In our Education Centre, Cuffelinks publishes regular updates on LICs here and ETFs here.
Listed Investment Companies
The latest monthly report from Independent Investment Research includes its full set of recommendations, plus this summary of the recent reporting season:
"Few LICs reduced their dividends during the recent reporting season despite many reporting lower earnings. This reflected the fact that most LICs have a level of profit reserves that enables them to smooth dividends by holding back when profits are strong. Our key measure for assessing LIC performance is total portfolio return, being growth in pre-tax NTA plus dividends, however, we understand that many investors in LICs are also focused on receiving attractive, fully franked dividends. So this month we take a look at the 10 highest yielding LICs in our coverage universe and consider the outlook and sustainability of these dividends.

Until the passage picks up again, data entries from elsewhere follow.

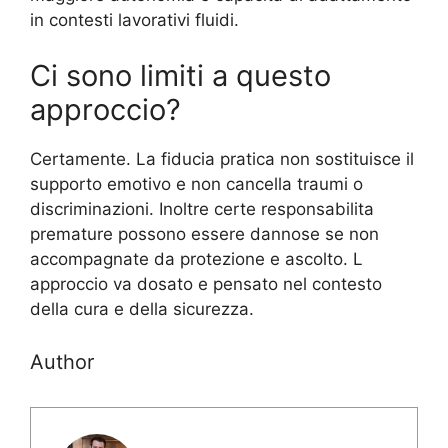
in contesti lavorativi fluidi.
Ci sono limiti a questo
approccio?
Certamente. La fiducia pratica non sostituisce il
supporto emotivo e non cancella traumi o
discriminazioni. Inoltre certe responsabilita
premature possono essere dannose se non
accompagnate da protezione e ascolto. L
approccio va dosato e pensato nel contesto
della cura e della sicurezza.
Author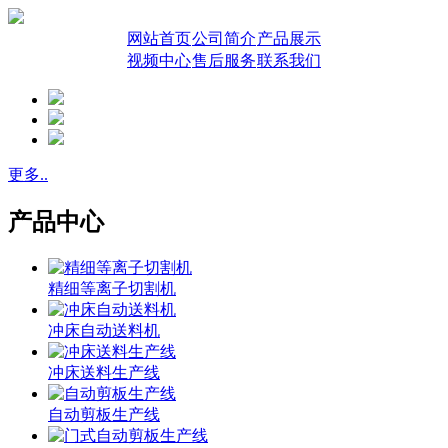
网站首页
公司简介
产品展示
视频中心
售后服务
联系我们
更多..
产品中心
精细等离子切割机
冲床自动送料机
冲床送料生产线
自动剪板生产线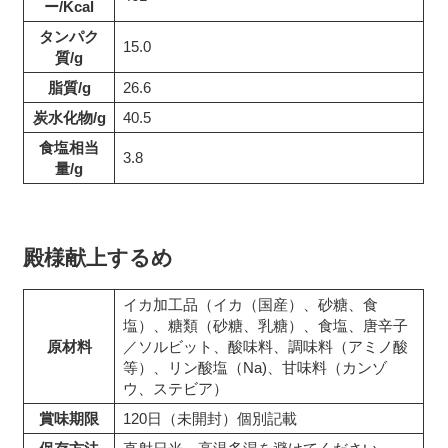
ー/Kcal
タンパク
15.0
質/g
脂質/g
26.6
炭水化物/g
40.5
食塩相当
3.8
量/g
殿様献上するめ
イカ加工品（イカ（国産）、砂糖、食
塩）、糖類（砂糖、乳糖）、食塩、唐辛子
原材料
／ソルビット、酸味料、調味料（アミノ酸
等）、リン酸塩（Na)、甘味料（カンゾ
ウ、ステビア）
賞味期限
120日（未開封）個別記載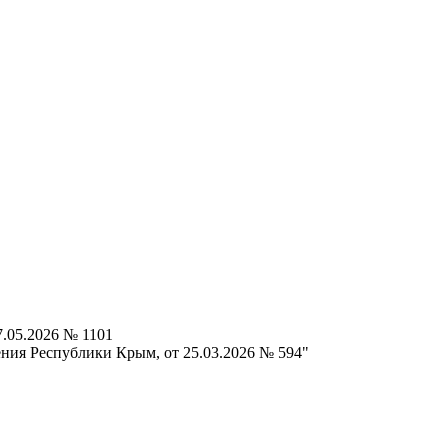
.05.2026 № 1101
ния Республики Крым, от 25.03.2026 № 594"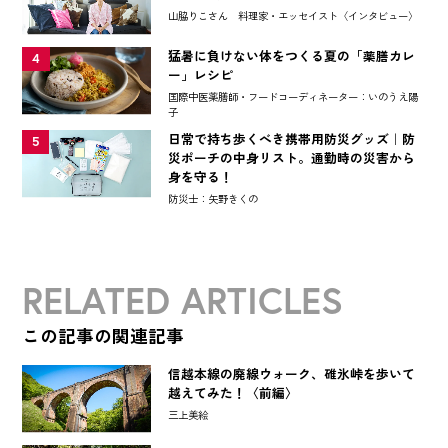
山脇りこさん 料理家・エッセイスト〈インタビュー〉
猛暑に負けない体をつくる夏の「薬膳カレ
4
ー」レシピ
国際中医薬膳師・フードコーディネーター：いのうえ陽
子
日常で持ち歩くべき携帯用防災グッズ｜防
5
災ポーチの中身リスト。通勤時の災害から
身を守る！
防災士：矢野きくの
RELATED ARTICLES
この記事の関連記事
信越本線の廃線ウォーク、碓氷峠を歩いて
越えてみた！〈前編〉
三上美絵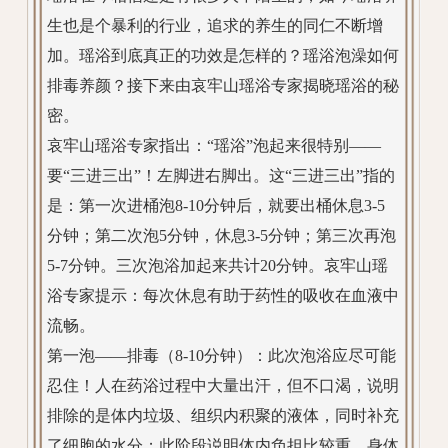
生也是个暴利的行业，追求的养生的同仁不断增
加。瑶浴到底真正的功效是怎样的？瑶浴泡澡如何
排毒养颜？接下来由哀牢山瑶浴专家揭晓瑶浴的秘
密。
哀牢山瑶浴专家指出：“瑶浴”泡起来很特别——
要“三进三出”！左脚进右脚出。这“三进三出”指的
是：第一次进桶泡8-10分钟后，就要出桶休息3-5
分钟；第二次泡5分钟，休息3-5分钟；第三次再泡
5-7分钟。三次泡浴加起来共计20分钟。哀牢山瑶
浴专家提示：每次休息有助于药性的吸收在血液中
流畅。
第一泡——排毒（8-10分钟）：此次泡浴应尽可能
忍住！人在药浴过程中大量出汗，但不口渴，说明
排除的是体内垃圾、组织内积聚的液体，同时补充
了细胞的水分；此阶段说明体内负担比较重，身体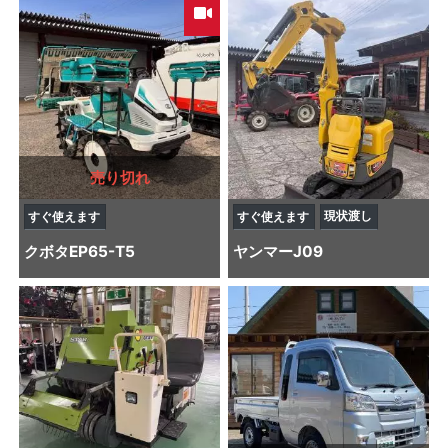
売り切れ
現状渡し
すぐ使えます
すぐ使えます
クボタ
EP65-T5
ヤンマー
J09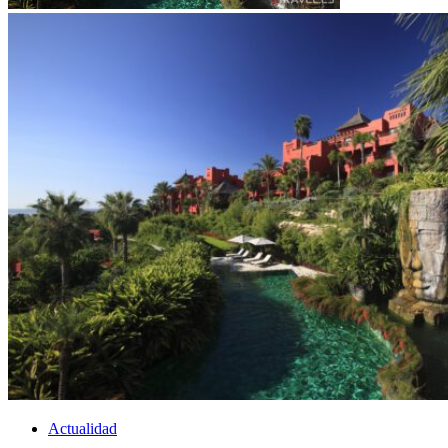
Actualidad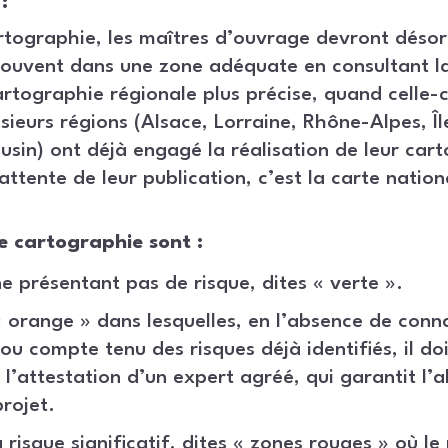
:
tographie, les maîtres d’ouvrage devront désor
trouvent dans une zone adéquate en consultant l
rtographie régionale plus précise, quand celle-c
usieurs régions (Alsace, Lorraine, Rhône-Alpes, Îl
usin) ont déjà engagé la réalisation de leur car
attente de leur publication, c’est la carte nationa
de cartographie sont :
e présentant pas de risque, dites « verte ».
 orange » dans lesquelles, en l’absence de conn
ou compte tenu des risques déjà identifiés, il doit
 l’attestation d’un expert agréé, qui garantit l’
rojet.
 risque significatif, dites « zones rouges » où le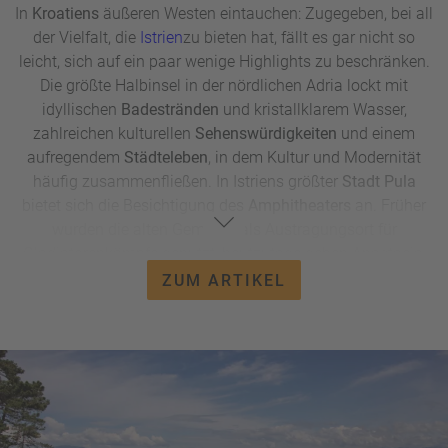
In
Kroatiens
äußeren Westen eintauchen: Zugegeben, bei all
der Vielfalt, die
Istrien
zu bieten hat, fällt es gar nicht so
leicht, sich auf ein paar wenige Highlights zu beschränken.
Die größte Halbinsel in der nördlichen Adria lockt mit
idyllischen
Badestränden
und kristallklarem Wasser,
zahlreichen kulturellen
Sehenswürdigkeiten
und einem
aufregendem
Städteleben
, in dem Kultur und Modernität
häufig zusammenfließen. In Istriens größter
Stadt Pula
bietet sich die Besichtigung des
Amphitheaters
an. Früher
wurden die alten Gemäuer als Austragungsort für
Gladiatorenkämpfe genutzt, heutzutage geben Anastacia,
Elton John und Luciano Pavarotti hier Konzerte. Fernab des
ZUM ARTIKEL
Stadtlebens sind die charmanten, urigen Ortschaften im
Landesinneren einen Besuch wert. Zwischen den kleinen
Kirchen, Kathedralen und engen Gassen der Dörfer lässt
sich das kulturelle Erbe Kroatiens hautnah erleben.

In order to be able to pay dividends, LICs need to generate profits. However, it is possible for LICs to pay out more than they generate in profits in a given year by dipping into retained profit or dividend reserves from prior years. So it is possible for LICs to smooth dividend payments to their shareholders by retaining profits rather than simply paying out 100% of earnings each year. The table below shows our estimates (based on published accounts) of the number of years each LIC could retain its current dividend payments without generating any additional profits. This is a good indicator of dividend sustainability when markets turn down. Coverage of one means that a LIC could maintain its current dividend payout for one year without generating any profit in the current year."
Exchange Traded Funds
The latest monthly report by BetaShares includes this summary:
The Australian ETF industry recorded another strong month of growth, with the industry rising to a fresh record high:
• Total industry FuM at the month end was $30.9B, growth of 2.2% or $842m for the month
• While asset appreciation aided industry growth, the majority (75%) of the month’s growth came from net new money
• Unlike most of the year so far, which has seen strong inflows into Australian equities, the category with the highest level of inflows this month was global equities which received net inflows of $350m
• Australian bonds continued to received inflows with investors remaining cautious regarding the Australian sharemarket
• With continued macro-environmental instability gold exposures performed strongly this month with gold miners ETFs providing investors with the best performance for the month of August 2017.